# WORK TO COMPLETE:
Search the entries below for "cette" and copy each matching line.

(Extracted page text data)

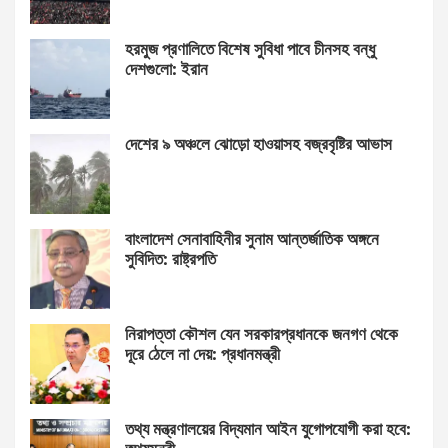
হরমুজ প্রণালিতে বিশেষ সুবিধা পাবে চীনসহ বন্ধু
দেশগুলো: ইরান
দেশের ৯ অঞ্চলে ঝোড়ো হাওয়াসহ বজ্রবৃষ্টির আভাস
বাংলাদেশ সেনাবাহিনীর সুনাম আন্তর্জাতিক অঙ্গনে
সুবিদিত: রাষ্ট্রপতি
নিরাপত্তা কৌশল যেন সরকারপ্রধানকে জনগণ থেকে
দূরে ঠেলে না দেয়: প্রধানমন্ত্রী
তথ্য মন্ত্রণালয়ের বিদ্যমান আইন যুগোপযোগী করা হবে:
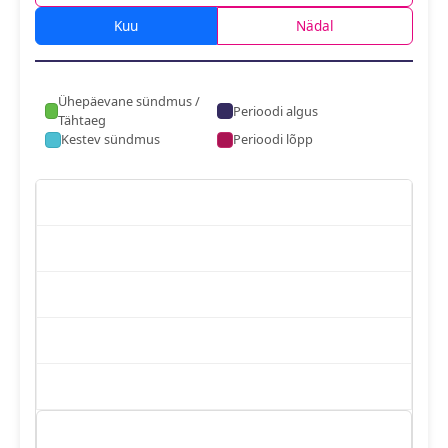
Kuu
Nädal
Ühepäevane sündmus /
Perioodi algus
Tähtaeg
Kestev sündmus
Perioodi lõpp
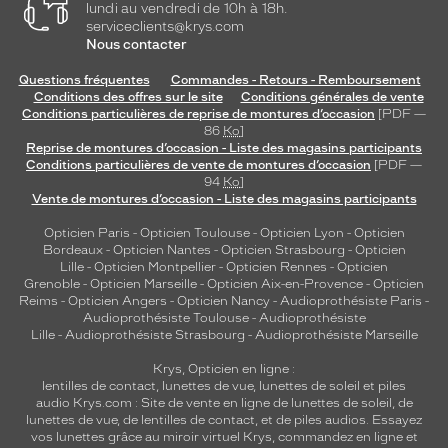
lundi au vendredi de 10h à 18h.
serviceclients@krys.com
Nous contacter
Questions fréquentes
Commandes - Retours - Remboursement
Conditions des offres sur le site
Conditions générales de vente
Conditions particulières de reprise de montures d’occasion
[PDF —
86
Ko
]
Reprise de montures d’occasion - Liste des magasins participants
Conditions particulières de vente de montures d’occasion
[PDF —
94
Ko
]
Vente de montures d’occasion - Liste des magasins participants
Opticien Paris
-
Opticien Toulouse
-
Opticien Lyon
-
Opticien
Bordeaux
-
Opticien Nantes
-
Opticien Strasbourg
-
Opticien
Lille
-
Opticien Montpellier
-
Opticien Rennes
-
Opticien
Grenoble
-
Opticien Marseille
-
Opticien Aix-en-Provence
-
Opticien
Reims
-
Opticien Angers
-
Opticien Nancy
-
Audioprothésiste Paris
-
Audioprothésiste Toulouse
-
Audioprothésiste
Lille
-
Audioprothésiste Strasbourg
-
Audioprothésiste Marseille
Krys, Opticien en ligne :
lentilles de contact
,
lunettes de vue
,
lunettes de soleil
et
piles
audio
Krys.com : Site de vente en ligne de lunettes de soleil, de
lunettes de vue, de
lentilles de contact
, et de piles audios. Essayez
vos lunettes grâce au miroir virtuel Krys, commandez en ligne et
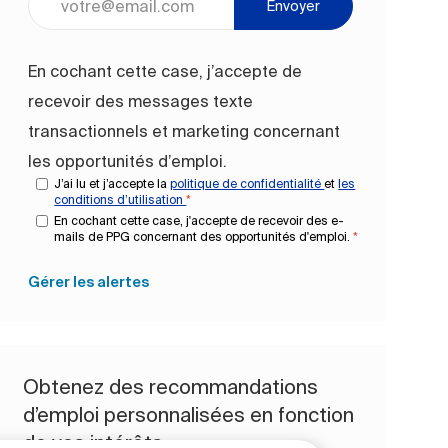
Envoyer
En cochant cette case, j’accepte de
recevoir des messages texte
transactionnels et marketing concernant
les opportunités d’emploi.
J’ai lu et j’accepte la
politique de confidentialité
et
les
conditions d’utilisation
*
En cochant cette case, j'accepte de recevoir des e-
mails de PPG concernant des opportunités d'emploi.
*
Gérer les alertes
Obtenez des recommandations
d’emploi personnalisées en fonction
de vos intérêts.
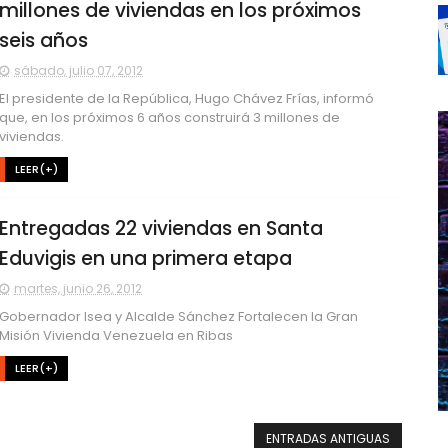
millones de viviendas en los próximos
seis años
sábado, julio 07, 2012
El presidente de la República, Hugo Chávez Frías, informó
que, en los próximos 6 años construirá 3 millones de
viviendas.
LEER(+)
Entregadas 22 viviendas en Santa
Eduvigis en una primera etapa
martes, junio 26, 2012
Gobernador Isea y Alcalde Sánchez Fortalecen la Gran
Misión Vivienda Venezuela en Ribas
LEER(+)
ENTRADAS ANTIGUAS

--

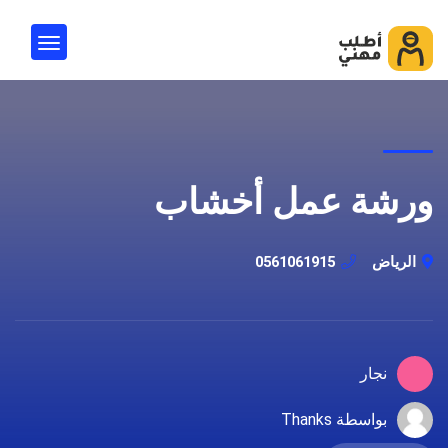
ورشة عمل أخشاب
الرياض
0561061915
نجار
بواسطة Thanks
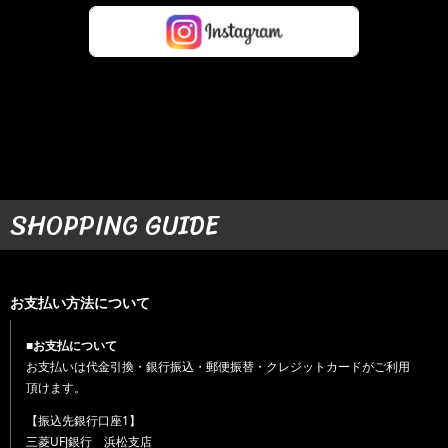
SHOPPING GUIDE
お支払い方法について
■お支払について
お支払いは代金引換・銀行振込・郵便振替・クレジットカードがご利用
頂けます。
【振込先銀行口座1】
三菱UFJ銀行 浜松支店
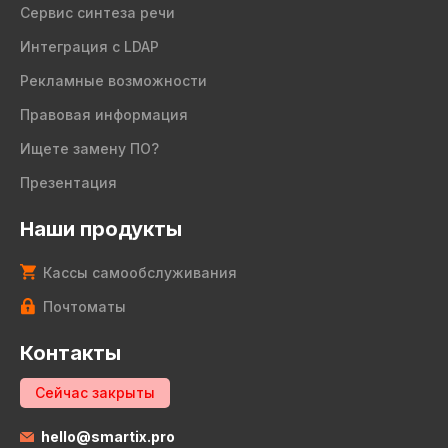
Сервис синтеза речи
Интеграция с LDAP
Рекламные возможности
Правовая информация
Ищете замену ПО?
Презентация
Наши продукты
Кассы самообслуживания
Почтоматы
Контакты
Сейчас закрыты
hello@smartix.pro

# RESPONSE AREA:
En cochant cette case, j’accepte de
En cochant cette case, j'accepte de recevoir des e-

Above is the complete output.